In Israel's Coronavirus Crisis, ultra-Orthodox Torn Between Rabbis, Government Orders

In one yeshiva in southern Israel, studies continue as usual 'as long as we can,' despite measures intended to contain the coronavirus outbreak

Aaron Rabinowitz
Aaron Rabinowitz
An ultra-Orthodox man walks past signs urging people to stay home at the Mea She'arim neighborhood in Jerusalem, March 18, 2020.
An ultra-Orthodox man walks past signs urging people to stay home at the Mea She'arim neighborhood in Jerusalem, March 18, 2020. Credit: Ohad Zwigenberg
Aaron Rabinowitz
Aaron Rabinowitz

The instruction of Rabbi Chaim Kanievsky, one of the leaders of the Lithuanian ultra-Orthodox community, to continue studying in yeshivas and religious schools this week caught the ultra-Orthodox media off guard.

Many in the ultra-Orthodox public were confused in recent days by the contradicting orders of the rabbis to continue studies as usual, and the Health Ministry’s order to close all education institutions in the face of the coronavirus outbreak.

Meanwhile the community is preparing for another Sabbath in small numbers and in sterile prayer tents, at least on paper.

Despite Kanievsky’s latest instruction, the situation had altered drastically by Thursday. If until recently many obeyed him and continued their study routine, while trying to keep the ministry’s instructions, now, with the virus spreading rapidly in the ultra-Orthodox community – most yeshivas have closed their gates. However, a few remained open despite the outbreak.

In Tifrah yeshiva in the south, for example, studies continue as usual. “We’ll continue as long as we can,” a yeshiva official said, adding that they’re trying to adhere to the Health Ministry’s instructions.

Most ultra-Orthodox schools under Kanievsky’s authority have closed down as well. The ones that remained open did it in a completely different format.

A religious man walks past signs urging people to stay home at the Talpiot market in Haifa, March 19, 2020.

We opened the school today later than usual, in a much more reduced matter. Tomorrow it will "be closed already,” one school principal said.

The police checked up on ultra-Orthodox schools and on the mass prayer compounds to see how Kanievsky’s instruction was being implemented. After the police check, the compounds also changed their ways.

"There’s a reduction of at least 80 percent in the number of worshippers,” says Yitzhak Sheinin, manager of the Itzkovitch prayer compound in Bnei Brak. “People are very frightened, they keep away from me while talking to me,” says Sheinin.

He said he appointed a manager at the compound entrance to direct worshippers to the various prayer rooms, to avoid crowding. “We hardly have a wall without a poster with instructions and a warning,” he says.

The leaders of the Lithuanian faction quietly passed on an instruction in recent days to listen to the police and if they ask to close a school or institution to do so without confrontation.

Last night two of Israel’s largest yeshivas, Hebron and Ponivezh, decided to close down and send the students to Passover vacation early.
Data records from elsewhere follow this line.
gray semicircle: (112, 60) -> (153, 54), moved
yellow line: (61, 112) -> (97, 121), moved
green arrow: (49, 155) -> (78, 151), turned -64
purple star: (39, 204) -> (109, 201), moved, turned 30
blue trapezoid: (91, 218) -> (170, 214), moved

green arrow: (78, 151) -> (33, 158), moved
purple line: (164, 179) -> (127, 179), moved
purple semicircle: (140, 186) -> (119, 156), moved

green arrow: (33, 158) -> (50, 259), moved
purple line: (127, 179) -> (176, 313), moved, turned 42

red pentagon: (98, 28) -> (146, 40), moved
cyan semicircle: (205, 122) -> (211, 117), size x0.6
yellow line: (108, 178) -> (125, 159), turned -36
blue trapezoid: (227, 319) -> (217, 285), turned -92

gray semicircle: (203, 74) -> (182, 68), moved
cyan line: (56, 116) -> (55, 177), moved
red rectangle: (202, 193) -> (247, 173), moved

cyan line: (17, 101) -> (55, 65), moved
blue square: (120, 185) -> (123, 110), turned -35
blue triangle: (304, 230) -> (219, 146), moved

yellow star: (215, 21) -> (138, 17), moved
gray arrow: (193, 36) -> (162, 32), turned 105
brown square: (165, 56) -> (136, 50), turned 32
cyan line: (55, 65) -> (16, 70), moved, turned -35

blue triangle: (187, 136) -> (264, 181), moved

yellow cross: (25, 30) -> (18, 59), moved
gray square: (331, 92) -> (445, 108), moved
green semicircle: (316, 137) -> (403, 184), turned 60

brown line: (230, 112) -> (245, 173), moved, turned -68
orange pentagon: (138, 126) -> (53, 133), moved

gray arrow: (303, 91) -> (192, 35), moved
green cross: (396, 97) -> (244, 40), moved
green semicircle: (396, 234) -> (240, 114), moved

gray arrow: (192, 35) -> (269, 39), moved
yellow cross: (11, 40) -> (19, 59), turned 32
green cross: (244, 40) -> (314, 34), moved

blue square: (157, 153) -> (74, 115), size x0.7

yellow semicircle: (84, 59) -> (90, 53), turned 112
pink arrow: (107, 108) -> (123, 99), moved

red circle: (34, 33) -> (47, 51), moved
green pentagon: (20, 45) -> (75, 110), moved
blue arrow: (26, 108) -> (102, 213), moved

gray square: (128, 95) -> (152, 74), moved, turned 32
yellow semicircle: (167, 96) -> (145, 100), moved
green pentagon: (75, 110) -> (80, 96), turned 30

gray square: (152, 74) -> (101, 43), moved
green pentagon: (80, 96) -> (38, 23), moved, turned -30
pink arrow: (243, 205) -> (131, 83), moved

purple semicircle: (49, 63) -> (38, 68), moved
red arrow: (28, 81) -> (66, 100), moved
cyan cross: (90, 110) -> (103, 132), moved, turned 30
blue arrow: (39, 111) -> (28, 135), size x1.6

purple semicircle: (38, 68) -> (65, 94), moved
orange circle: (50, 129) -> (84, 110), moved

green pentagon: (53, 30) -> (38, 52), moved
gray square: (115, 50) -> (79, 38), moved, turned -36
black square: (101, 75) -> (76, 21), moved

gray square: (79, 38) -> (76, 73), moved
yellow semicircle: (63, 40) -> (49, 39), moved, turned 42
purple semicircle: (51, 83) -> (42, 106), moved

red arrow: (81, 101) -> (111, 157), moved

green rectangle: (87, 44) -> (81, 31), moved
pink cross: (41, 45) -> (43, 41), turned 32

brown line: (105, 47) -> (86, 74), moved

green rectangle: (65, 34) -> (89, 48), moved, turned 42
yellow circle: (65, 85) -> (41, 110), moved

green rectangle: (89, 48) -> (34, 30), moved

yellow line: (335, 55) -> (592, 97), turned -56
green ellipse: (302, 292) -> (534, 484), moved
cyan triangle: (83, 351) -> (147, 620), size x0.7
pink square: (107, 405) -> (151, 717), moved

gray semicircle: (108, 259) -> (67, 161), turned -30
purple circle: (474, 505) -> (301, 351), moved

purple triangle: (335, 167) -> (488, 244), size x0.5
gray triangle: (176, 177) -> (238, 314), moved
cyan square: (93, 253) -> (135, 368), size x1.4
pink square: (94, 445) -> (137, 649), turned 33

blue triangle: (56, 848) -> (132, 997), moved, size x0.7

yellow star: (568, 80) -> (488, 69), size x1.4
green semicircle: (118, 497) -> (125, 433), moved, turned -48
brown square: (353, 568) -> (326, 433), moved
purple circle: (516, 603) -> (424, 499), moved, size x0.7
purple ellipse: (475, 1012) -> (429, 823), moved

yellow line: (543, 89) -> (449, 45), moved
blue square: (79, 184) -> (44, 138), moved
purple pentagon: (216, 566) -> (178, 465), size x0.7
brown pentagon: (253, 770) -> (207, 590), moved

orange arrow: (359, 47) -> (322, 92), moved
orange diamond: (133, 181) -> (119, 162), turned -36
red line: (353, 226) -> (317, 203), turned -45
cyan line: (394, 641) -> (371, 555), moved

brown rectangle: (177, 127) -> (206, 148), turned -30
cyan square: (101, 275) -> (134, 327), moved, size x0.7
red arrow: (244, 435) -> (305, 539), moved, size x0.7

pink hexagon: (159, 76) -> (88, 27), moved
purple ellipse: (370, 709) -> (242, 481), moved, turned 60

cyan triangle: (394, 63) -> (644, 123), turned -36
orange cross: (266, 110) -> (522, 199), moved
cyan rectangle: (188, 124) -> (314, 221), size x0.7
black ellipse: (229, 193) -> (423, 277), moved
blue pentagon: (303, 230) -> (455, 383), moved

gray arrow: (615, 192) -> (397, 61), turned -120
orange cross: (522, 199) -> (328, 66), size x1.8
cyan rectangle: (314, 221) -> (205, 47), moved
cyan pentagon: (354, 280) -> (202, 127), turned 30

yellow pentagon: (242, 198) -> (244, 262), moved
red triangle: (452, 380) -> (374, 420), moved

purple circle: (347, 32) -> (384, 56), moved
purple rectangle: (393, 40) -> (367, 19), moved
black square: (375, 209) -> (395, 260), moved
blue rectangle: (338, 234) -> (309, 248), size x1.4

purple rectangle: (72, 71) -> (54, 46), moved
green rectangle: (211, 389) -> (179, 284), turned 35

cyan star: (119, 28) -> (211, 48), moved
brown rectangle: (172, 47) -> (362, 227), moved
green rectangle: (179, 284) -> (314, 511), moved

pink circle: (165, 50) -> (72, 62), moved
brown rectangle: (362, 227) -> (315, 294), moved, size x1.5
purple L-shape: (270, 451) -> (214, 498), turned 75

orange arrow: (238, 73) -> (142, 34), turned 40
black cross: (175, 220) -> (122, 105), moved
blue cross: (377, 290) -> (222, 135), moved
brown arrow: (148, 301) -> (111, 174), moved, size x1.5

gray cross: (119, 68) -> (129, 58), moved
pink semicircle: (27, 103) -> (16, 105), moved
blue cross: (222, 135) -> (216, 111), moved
In the Sephardi and Hassidic communities, leaders have already ordered a week ago to close the yeshivas and elementary schools. Rabbi David Yosef, Rabbi Ovadia Yosef’s son, halted studies in the middle of the day in the Kollel he heads, and told the students to go home. “It’s a matter of life or death, we must listen to the Health Ministry’s instructions,” he said.

Kfar Chabad closed down synagogues toward the end of the week and set up 30 prayer tents, intended to accommodate 10 worshippers each. “At a meeting with the synagogue manager it was decided that prayers will be held only if the required distance is kept between people,” the notice to the residents said.